Winner of the 2013 Leeds Book Award 11-14 age category.
A Piece of Passion from the Publisher: We at Scholastic Children’s Books are very proud to be publishing Socks Are Not Enough by Mark Lowery. It genuinely takes a lot to make me laugh – especially out loud. So it may have surprised my colleagues when I spent an entire afternoon at my desk snorting with amusement. “What is SO funny?” they enquired. I proceeded to read them extract after extract of the “really hilarious submission” I was reading. Yes – that submission was the wonderful SOCKS ARE NOT ENOUGH, Mark Lowery’s debut novel.
The protagonist, Michael Swarbrick, is the ultimate geek. But every reader of Socks Are Not Enough will very much identify with him. I know I certainly did. Anyone who remembers being 14 will recall the same cringe-worthy embarrassment at their parents’ or best friend’s behaviour as Michael does on coming home to discovering his parents are secret nudists – and ready to go public! Sure, my parents weren’t nudists like Michael’s. But my dad did drop me at school on the back of his vintage motorbike which constantly backfired! Any book that makes the reader recall their formative teenage years with so much laughter is one that mustn’t be missed – you’ll even enjoy it if those years are still to come.
Also shortlisted for the Roald Dahl Funny Prize 2012.
Socks are not enough is a fun, light read that made me laugh out loud. Michael is so unfortunate and everything seems to happen to him, this makes him an incredibly easy character to relate to. I really enjoyed it as it was funny and tackled some topics, which are usually avoided, in a light-hearted way but still got across the impact that they have on people’s lives. I wanted to read this book first as I was drawn to it because of the cover, which is bright and quirky, and the blurb, which is intriguing and unusual. I love funny books but you don’t usually see them in award lists so I think that it is brilliant that this list has one in.
Katy Poulter is a member of the Lovereading4kids Reader Review Panel but she has reviewed this novel in the first instance for the Leeds Book Award as it is one of the 2013 shortlisted titles. The organisers have kindly agreed to let us also make use of Katy's review.
Michael Swarbrick's life couldn't get any worse. He's embroiled in a girls' changing room scandal; his idiot brother, a self-proclaimed love God , is snogging his dream girl and he's just come home early to discover his parents are having a cup of tea...
This book follows Michael Swarbrick, a fourteen year old boy, as he recounts the hilariously cringe worthy moments in his life and tales of how the girl he "admires"’ (stalks) once smiled (laughed) at him (when he fell over) and how his brother stole her off him, and how he found out his parents are nudists and their various public displays of "freedom"’ and his fear of donkeys to his councillors Mrs O’Malley (he thinks she’s nice even if she does have massive hands) and Chas (who he hates, because he is about 50 and talks in 80’s slang and acts like a kid) through a laptop (as he is reluctant to talk). He is obsessed with order and organization and therefore uses footnotes (there are 85 of them) and lists. It’s because of this obsession that he hates Chas so much.

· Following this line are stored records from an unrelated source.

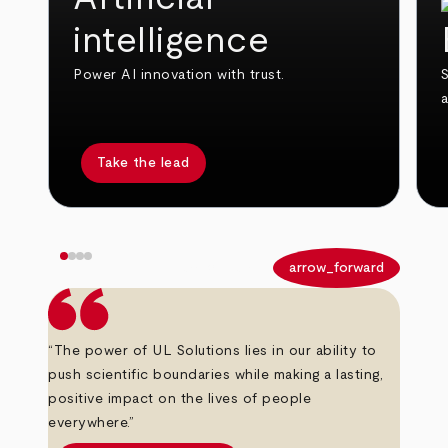
intelligence
Power AI innovation with trust.
S
Take the lead
arrow_back
arrow_forward
“The power of UL Solutions lies in our ability to
push scientific boundaries while making a lasting,
positive impact on the lives of people
everywhere.”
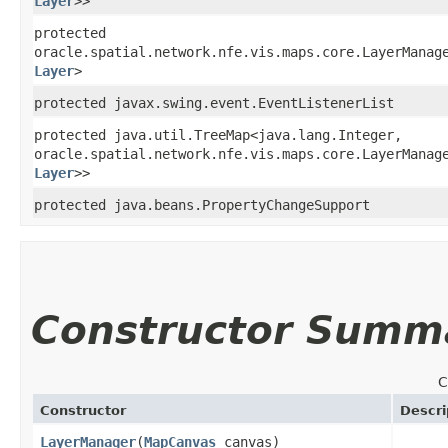
Layer
>>
protected
oracle.spatial.network.nfe.vis.maps.core.LayerManage
Layer
>
protected javax.swing.event.EventListenerList
protected java.util.TreeMap<java.lang.Integer,​
oracle.spatial.network.nfe.vis.maps.core.LayerManage
Layer
>>
protected java.beans.PropertyChangeSupport
Constructor Summ
C
Constructor
Descri
LayerManager
​(
MapCanvas
canvas)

I found this book very entertaining and funny and couldn’t put it down for the whole two days after Christmas it took me to read it. It was the first book I’ve read in a long time that has actually made me laugh. This is now one of my new favourite books ever and I would recommend it to anyone over the age of ten because anyone younger may not get the humour. Even my mum found it side splittingly funny. This book is hilariously funny and an outstandingly good read. I give this book a ten out of ten socks!! James Webster, age 13
Author
About Mark Lowery
The youngest of four children, Mark Lowery was born in North Wales in 1979 and grew up in Preston, Lancs. Although he maintains that his upper body is of average size, many people have suggested that he has an unusually large head and stumpy legs.

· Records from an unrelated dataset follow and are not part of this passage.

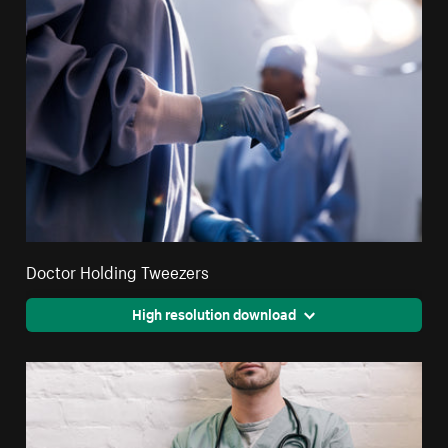
Doctor Holding Tweezers
High resolution download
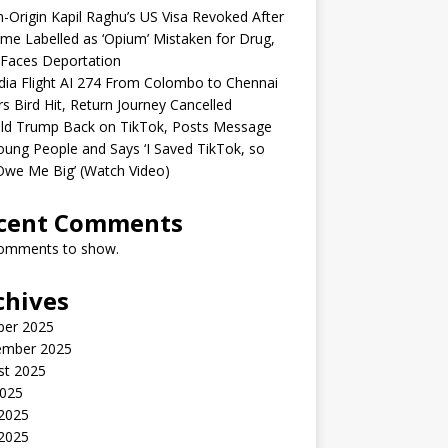
n-Origin Kapil Raghu’s US Visa Revoked After
me Labelled as ‘Opium’ Mistaken for Drug,
Faces Deportation
ndia Flight AI 274 From Colombo to Chennai
rs Bird Hit, Return Journey Cancelled
ld Trump Back on TikTok, Posts Message
oung People and Says ‘I Saved TikTok, so
Owe Me Big’ (Watch Video)
cent Comments
omments to show.
chives
ber 2025
ember 2025
st 2025
2025
 2025
2025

His lifelong dream of playing for Everton was cruelly shattered at 18, when he realised that he was actually useless at football. Following this bombshell, he trained to become a primary school teacher. He denies that this was only so that he could be taller than the majority of people in his workplace.
Following a few years of teaching in Leeds, he studied for an MA in Writing for Children at the University of Winchester. After graduating he taught at schools in Ipswich and Italy, whilst writing in his spare time. He currently works part-time at a school in Cambridge. His claims that he is “the staff-room eye-candy” have been strenuously ridiculed by all those who work alongside him.

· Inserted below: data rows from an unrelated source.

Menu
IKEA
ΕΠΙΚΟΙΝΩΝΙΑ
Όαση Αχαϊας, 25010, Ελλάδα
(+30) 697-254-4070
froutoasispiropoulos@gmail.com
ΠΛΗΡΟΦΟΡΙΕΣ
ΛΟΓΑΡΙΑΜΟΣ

Mark is a fluent speaker of terrible Italian. He enjoys playing the guitar, football, swimming, snowboarding, reading and running around. However, as a father of two small humans, he has recently put some of these interests on hold in favour of nappy-changing and baby-entertaining. He has a real-life girlfriend who definitely exists, and his favourite meal is steak pie, mash and beans.
Socks Are Not Enough is his first novel. It deals with what Mark considers to be two of the most pressing issues of the twenty-first century – parental nudity and custard cream addiction. It is his sincere hope that this book will in some way reach out to the sufferers of these terrible afflictions.
Pants Are Everything, Mark’s second book, is published July 2013, published by Scholastic Children’s Books.